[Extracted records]

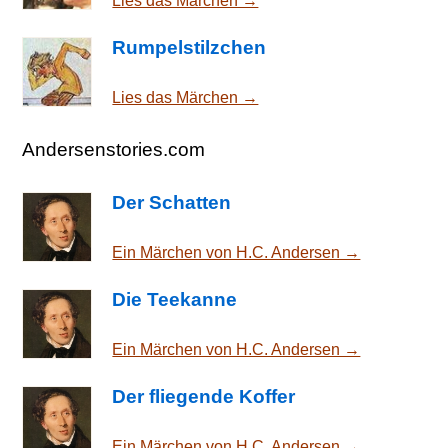
Lies das Märchen →
Rumpelstilzchen
Lies das Märchen →
Andersenstories.com
Der Schatten
Ein Märchen von H.C. Andersen →
Die Teekanne
Ein Märchen von H.C. Andersen →
Der fliegende Koffer
Ein Märchen von H.C. Andersen →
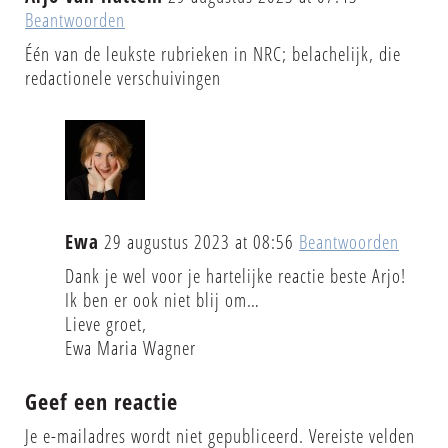
Beantwoorden
Één van de leukste rubrieken in NRC; belachelijk, die
redactionele verschuivingen
Ewa
29 augustus 2023 at 08:56
Beantwoorden
Dank je wel voor je hartelijke reactie beste Arjo!
Ik ben er ook niet blij om…
Lieve groet,
Ewa Maria Wagner
Geef een reactie
Je e-mailadres wordt niet gepubliceerd.
Vereiste velden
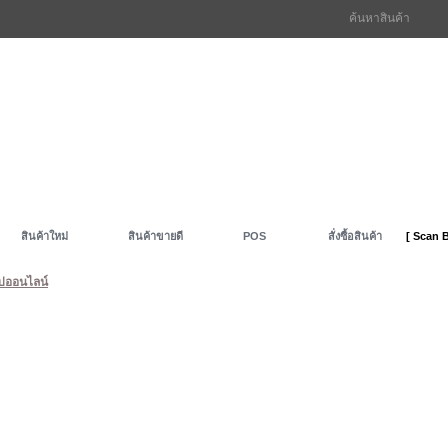
ค้นหาสินค้า
สินค้าใหม่
สินค้าขายดี
POS
สั่งซื้อสินค้า
[ Scan 
ปออนไลน์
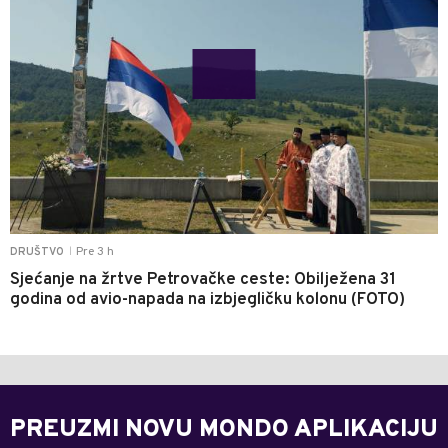
Pre 3 h
DRUŠTVO
|
Sjećanje na žrtve Petrovačke ceste: Obilježena 31
godina od avio-napada na izbjegličku kolonu (FOTO)
PREUZMI NOVU MONDO APLIKACIJU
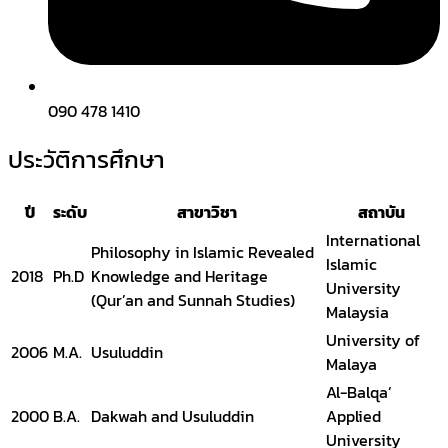
090 478 1410
ประวัติการศึกษา
ปี
ระดับ
สาขาวิชา
สถาบัน
International
Philosophy in Islamic Revealed
Islamic
2018
Ph.D
Knowledge and Heritage
University
(Qur’an and Sunnah Studies)
Malaysia
University of
2006
M.A.
Usuluddin
Malaya
Al-Balqa’
2000
B.A.
Dakwah and Usuluddin
Applied
University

▸ **What you will do**
Transcribe all lines above exactly, skipping pictures.

▸ **Expected output**
Lies das Märchen →
Rumpelstilzchen
Lies das Märchen →
Andersenstories.com
Der Schatten
Ein Märchen von H.C. Andersen →
Die Teekanne
Ein Märchen von H.C. Andersen →
Der fliegende Koffer
Ein Märchen von H.C. Andersen →
Beantwoorden
Één van de leukste rubrieken in NRC; belachelijk, die
redactionele verschuivingen
Ewa
29 augustus 2023 at 08:56
Beantwoorden
Dank je wel voor je hartelijke reactie beste Arjo!
Ik ben er ook niet blij om…
Lieve groet,
Ewa Maria Wagner
Geef een reactie
Je e-mailadres wordt niet gepubliceerd.
Vereiste velden
ค้นหาสินค้า
สินค้าใหม่
สินค้าขายดี
POS
สั่งซื้อสินค้า
[ Scan 
ปออนไลน์
Pre 3 h
DRUŠTVO
|
Sjećanje na žrtve Petrovačke ceste: Obilježena 31
godina od avio-napada na izbjegličku kolonu (FOTO)
PREUZMI NOVU MONDO APLIKACIJU
090 478 1410
ประวัติการศึกษา
ปี
ระดับ
สาขาวิชา
สถาบัน
International
Philosophy in Islamic Revealed
Islamic
2018
Ph.D
Knowledge and Heritage
University
(Qur’an and Sunnah Studies)
Malaysia
University of
2006
M.A.
Usuluddin
Malaya
Al-Balqa’
2000
B.A.
Dakwah and Usuluddin
Applied
University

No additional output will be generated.